Prebiotics are certain types of non-digestible fibers that probiotic bacteria feed on, such as the fibers found in many plant sources like asparagus, oatmeal, and legumes as well as in breast milk.
“We found that dietary prebiotics can improve non-rapid eye movement (REM) sleep, as well as REM sleep after a stressful event,” said lead author Robert Thompson, post-doctoral student at University of Colorado – Boulder.
“Given that sufficient NREM sleep and proper nutrition can impact brain development and function and that sleep problems are common in early life, it is possible that a diet rich in prebiotics started in early life could help improve sleep, support the gut microbiota and promote optimal brain/psychological health,” added Monika Fleshner, Professor at University of Colorado – Boulder.
For the study, published in the journal Frontiers in Behavioural Neuroscience, the team fed three-week-old male rats a diet of either standard chow or chow that included prebiotics.
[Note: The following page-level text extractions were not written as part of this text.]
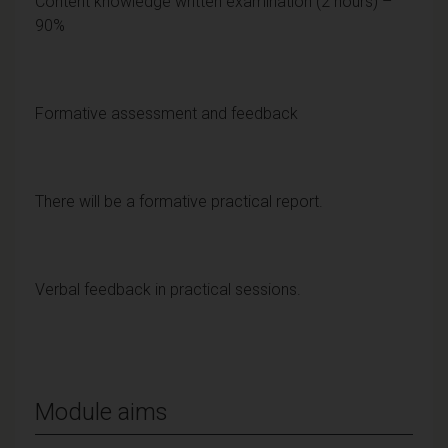
Content knowledge written examination (2 hours) –
90%
Formative assessment and feedback
There will be a formative practical report.
Verbal feedback in practical sessions.
Module aims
They then monitored the rats’ body temperature, gut bacteria and sleep-wake cycles — using EEG, or brain activity testing — over time.
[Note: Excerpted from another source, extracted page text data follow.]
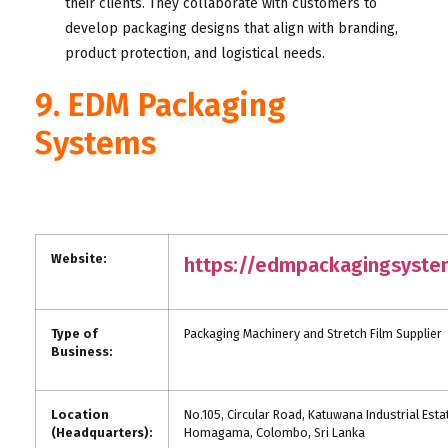
their clients. They collaborate with customers to
develop packaging designs that align with branding,
product protection, and logistical needs.
9. EDM Packaging
Systems
Website:
https://edmpackagingsyst
Type of
Packaging Machinery and Stretch Film Supplier
Business:
Location
No.105, Circular Road, Katuwana Industrial Esta
(Headquarters):
Homagama, Colombo, Sri Lanka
After being exposed to a stressor, the rats on the prebiotic diet also spent more time in rapid-eye-movement (REM) sleep.
REM sleep is believed to be critical for promoting recovery from stress — previously been shown to reduce healthy diversity of gut bacteria.
But rats on the prebiotic diet were buffered from the impact, maintaining a healthy and diverse gut microbiota and normal temperature fluctuations even after stress exposure, the study said.